From famous Olympian to prisoner of war
When fact is stranger than fiction – Damon Smith chooses true stories to watch this week
Unbroken
(15, 132 mins)
Streaming on Amazon Prime Video
Based on the book by Laura Hillenbrand, Unbroken documents the extraordinary true story of distance runner Louis Zamperini, who competed at the 1936 Olympic Games, survived a plane crash during the Second World War and then suffered at the hands of the Japanese in a POW camp.
Director Angelina Jolie’s admiration for her subject is evident in every gorgeously crafted frame of this life-affirming biopic, which is blessed with Roger Deakins’ stunning cinematography and an elegiac score from composer Alexandre Desplat.
Wince-inducing scenes of cruelty warrant the film’s 15 certificate, but the violence always serves the narrative and is never gratuitous.
Boy Erased (15, 110 mins)
Streaming on Netflix
In 2004, 19-year-old Baptist preacher’s son Garrard Conley
willingly entered a Love In Action facility in Tennessee to purge the homosexuality which put him at odds with his family’s religious zeal.

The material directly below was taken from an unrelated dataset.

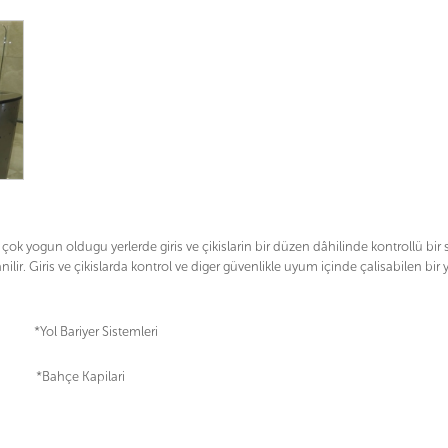
 çok yogun oldugu yerlerde giris ve çikislarin bir düzen dâhilinde kontrollü bir se
ilir. Giris ve çikislarda kontrol ve diger güvenlikle uyum içinde çalisabilen bir
riyer Sistemleri
hçe Kapilari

Conley’s nightmarish experiences of conversion therapy informed a best-selling memoir, Boy Erased.
Writer-director Joel Edgerton sensitively plunders this heartfelt text for a deeply moving and unsentimental dramatisation.

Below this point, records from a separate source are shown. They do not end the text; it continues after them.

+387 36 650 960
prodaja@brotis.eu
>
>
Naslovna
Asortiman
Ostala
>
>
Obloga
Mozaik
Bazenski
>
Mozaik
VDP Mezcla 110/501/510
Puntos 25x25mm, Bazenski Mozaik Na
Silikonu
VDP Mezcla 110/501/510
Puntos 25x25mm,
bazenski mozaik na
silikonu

The film-maker casts himself as the pious counsellor in charge of malleable minds, who are encouraged to chant “I am using sexual sin and homosexuality to fill a God-shaped void in my life”.
Words cut to the bone and Lucas Hedges is heart-breaking as the teenage witness to controversial practices.

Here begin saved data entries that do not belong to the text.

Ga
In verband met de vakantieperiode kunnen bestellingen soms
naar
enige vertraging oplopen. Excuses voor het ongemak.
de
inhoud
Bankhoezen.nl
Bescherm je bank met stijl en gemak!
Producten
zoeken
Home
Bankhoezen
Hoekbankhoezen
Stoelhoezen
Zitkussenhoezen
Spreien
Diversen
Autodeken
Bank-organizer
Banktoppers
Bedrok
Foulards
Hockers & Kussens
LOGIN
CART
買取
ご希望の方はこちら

Dark Waters (12, 122 mins)
Streaming on Amazon Prime Video
A dogged fight for justice lasting more than 20 years exposes shady business practices and corporate greed in Dark Waters.
Inspired by a New York Times magazine article, director Todd Haynes’ slow-burning thriller details the ripple effect of a cover-up in 1970s West Virginia, where the man-made PFOA chemical used in the production of Teflon may have leaked into the water supply.
By the time the end credits roll and a title card reveals the shocking extent of the chemical spill, our hackles are raised and any traces of PFOA in our bloodstream boil over with indignation.